Change in Error Rates Between Pre-Intervention and Post-Intervention Periods
When stratified by regimen type, significant error reductions in PI-based regimens (43.6% versus 28.7%, P < 0.01) and non–PI-based regimens (38.0% versus 24.4%, P = 0.02) were observed with use of COES. A greater than 50% reduction in single-pill combination ARV errors was also observed, albeit not statistically significant due to the small number of patients on this type of therapy (8.6% versus 3.9%, P = 0.35).
When stratified by drug class, a change in the composition of prescribing errors was observed between the two study periods (Figure 4). Prior to the introduction of COES, PI errors were the most common among the five ARV classes, accounting for 49.8% of 319 errors. Errors involving NRTIs were the next most common at 40.7%. With the use of COES, NRTI prescribing errors became the most common (53.9% of 167 errors), followed by PI errors (34.1%). The percentage of errors involving the remaining three classes of ARVs was not significantly different with or without implementation of COES.
Figure 4.
Compositions of ARV Errors During the Pre-Intervention (A) and Post-Intervention (B) Periods
CCR5 = chemokine (C-C motif) receptor 5 inhibitors; PI = protease inhibitor; NNRTIs = non-nucleoside reverse transcriptase inhibitors; NRTIs = nucleos(t)ide reverse transcriptase inhibitors
Closer examination of different types of errors within each drug class revealed wrong dose/frequency and drug-interaction errors with protease inhibitors were significantly reduced after the introduction of COES (Table 2). Errors related to NRTI dose adjustment due to renal dysfunction also significantly declined.
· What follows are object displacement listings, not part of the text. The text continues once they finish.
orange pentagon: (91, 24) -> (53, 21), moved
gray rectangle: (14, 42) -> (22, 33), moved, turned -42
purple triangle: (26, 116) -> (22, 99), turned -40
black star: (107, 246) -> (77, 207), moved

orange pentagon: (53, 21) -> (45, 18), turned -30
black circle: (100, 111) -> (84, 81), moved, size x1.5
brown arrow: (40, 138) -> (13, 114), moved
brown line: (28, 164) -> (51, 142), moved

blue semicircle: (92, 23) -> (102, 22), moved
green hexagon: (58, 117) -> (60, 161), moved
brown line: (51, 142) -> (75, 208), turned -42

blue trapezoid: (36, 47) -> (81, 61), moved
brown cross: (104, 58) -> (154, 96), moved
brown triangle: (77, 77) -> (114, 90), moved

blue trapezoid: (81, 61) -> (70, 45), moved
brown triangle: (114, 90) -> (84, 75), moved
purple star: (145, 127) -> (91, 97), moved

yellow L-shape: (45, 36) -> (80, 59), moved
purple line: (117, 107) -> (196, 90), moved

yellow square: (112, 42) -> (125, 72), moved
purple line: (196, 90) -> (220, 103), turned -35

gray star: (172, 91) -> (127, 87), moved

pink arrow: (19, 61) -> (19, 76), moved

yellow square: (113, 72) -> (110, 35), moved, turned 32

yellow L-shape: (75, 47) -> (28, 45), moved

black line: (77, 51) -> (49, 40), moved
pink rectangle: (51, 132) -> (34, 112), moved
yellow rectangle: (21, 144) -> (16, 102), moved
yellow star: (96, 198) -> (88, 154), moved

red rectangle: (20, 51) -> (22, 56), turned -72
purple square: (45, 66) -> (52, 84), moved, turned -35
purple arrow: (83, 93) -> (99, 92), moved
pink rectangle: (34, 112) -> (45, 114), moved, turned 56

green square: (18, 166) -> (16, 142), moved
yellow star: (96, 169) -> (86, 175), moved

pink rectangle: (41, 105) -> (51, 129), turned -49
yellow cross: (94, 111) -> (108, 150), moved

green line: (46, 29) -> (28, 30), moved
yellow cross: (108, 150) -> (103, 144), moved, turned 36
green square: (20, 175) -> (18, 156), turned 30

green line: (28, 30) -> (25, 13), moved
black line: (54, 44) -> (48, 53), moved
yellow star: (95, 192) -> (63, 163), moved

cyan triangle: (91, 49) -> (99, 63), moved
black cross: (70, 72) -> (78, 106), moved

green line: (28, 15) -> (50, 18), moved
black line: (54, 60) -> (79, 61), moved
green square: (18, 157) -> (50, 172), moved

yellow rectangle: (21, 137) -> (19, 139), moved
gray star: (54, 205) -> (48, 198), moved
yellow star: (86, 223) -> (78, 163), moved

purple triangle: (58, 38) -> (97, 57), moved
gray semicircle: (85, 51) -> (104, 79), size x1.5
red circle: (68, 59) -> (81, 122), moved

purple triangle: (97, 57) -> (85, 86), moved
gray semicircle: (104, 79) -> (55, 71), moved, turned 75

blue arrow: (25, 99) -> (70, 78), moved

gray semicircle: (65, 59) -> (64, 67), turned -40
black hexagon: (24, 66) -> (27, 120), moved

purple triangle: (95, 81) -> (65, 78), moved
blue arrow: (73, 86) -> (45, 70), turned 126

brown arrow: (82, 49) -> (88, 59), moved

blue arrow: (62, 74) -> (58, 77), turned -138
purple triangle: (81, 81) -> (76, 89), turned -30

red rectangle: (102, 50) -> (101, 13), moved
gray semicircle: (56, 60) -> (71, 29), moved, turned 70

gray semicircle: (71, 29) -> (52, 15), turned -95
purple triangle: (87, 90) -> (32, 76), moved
Prescribing errors associated with NNRTIs, chemokine (C-C motif) receptor 5 (CCR5) inhibitors, and integrase inhibitors did not change significantly between the two study periods, most likely because of the small number of patients using these drug classes.
Table 2.
Prescribing Errors During Pre-Intervention and Post-Intervention Periods Stratified by Pharmacological Class
| Characteristics | Pre-Intervention Period (n = 723)a | Post-Intervention Period (n = 661)a | % Change | P Values |
|---|---|---|---|---|
| NRTI errors | ||||
| Wrong dose | 34 (4.7) | 26 (3.9) | −17.0 | 0.51 |
| Wrong frequency | 21 (2.9) | 27 (4.1) | +41.4 | 0.31 |
| Not renally dosed | 68 (9.4) | 35 (5.3) | −43.6 | < 0.01b |
| Drug interaction | 6 (0.8) | 2 (0.3) | −62.5 | 0.29 |
| NNRTI errors | ||||
| Wrong dose | 9 (1.2) | 2 (0.3) | −75.0 | 0.07 |
| Wrong frequency | 4 (0.6) | 4 (0.6) | 0.0 | 1.00 |
| Drug interaction | 5 (0.7) | 1 (0.2) | −71.4 | 0.22 |
| PI errors | ||||
| Wrong dose | 65 (9.0) | 16 (2.4) | −73.3 | < 0.01b |
| Wrong frequency | 30 (4.2) | 9 (1.4) | −66.7 | < 0.01b |
| Drug interaction | 63 (8.7) | 32 (4.8) | −44.8 | < 0.01b |
| CCR5 errors | ||||
| Wrong dose | 1 (0.1) | 2 (0.3) | +200.0 | 0.61 |
| Wrong frequency | 0 (0.0) | 0 (0.0) | 0.0 | 1.00 |
| Drug interaction | 1 (0.1) | 3 (0.5) | +400.0 | 0.35 |
| Integrase inhibitor errors | ||||
| Wrong dose | 1 (0.1) | 3 (0.5) | +400.0 | 0.35 |
| Wrong frequency | 8 (1.1) | 5 (0.8) | −27.3 | 0.58 |
| Drug interaction | 1 (0.1) | 0 (0.0) | −100.0 | 1.00 |
Data presented as n (%)
Statistically significant
CCR5 = chemokine (C-C motif) receptor 5 inhibitor; NNRTI = nonnucleoside reverse-transcriptase inhibitor; NRTI = nucleos(t)ide reverse-transcriptase inhibitor; PI = protease inhibitor
In addition to intervention period and internal medicine as admitting service, the variables of race, viral load greater than 40 copies/mL, and ARV regimen (all with P values of less than 0.20 on univariate analysis, Table 1) were included in the logistic regression analysis model. After controlling for potential confounders, pre-intervention period (adjusted odds ratio [AOR], 1.79; 95% confidence interval [CI], 1.39–2.31; P < 0.01) and PI-based ARV regimen (AOR, 2.03; 95% CI, 1.53–2.70, P < 0.01) remained significantly associated with ARV prescribing errors (Table 3).
Table 3.
Multivariate Logistic Regression Analysis of Factors Associated With Antiretroviral Prescribing Errors
| Variables | Adjusted OR (95% CI) | P Values |
|---|---|---|
| Pre-intervention period | 1.79 (1.39–2.31) | < 0.01* |
| African-American | 0.96 (0.74–1.23) | 0.73 |
| Viral load > 40 copies/mL | 0.79 (0.61–1.02) | 0.07 |
| PI-based ARV regimen | 2.03 (1.53–2.70) | < 0.01* |
| Admitted to Internal Medicine | 1.02 (0.77–1.36) | 0.88 |
Statistically significant
ARV = antiretroviral; OR = odds ratio; PI, protease inhibitor
DISCUSSION
It is becoming increasingly difficult for physicians to stay abreast of changes in HIV drug management. The expanding number of ARVs approved by the Food and Drug Administration and the potential number of drug combinations, as well as frequent changes in clinical practice guidelines, can be overwhelming to medical providers. Improved measures to assist prescribers with error prevention are much needed.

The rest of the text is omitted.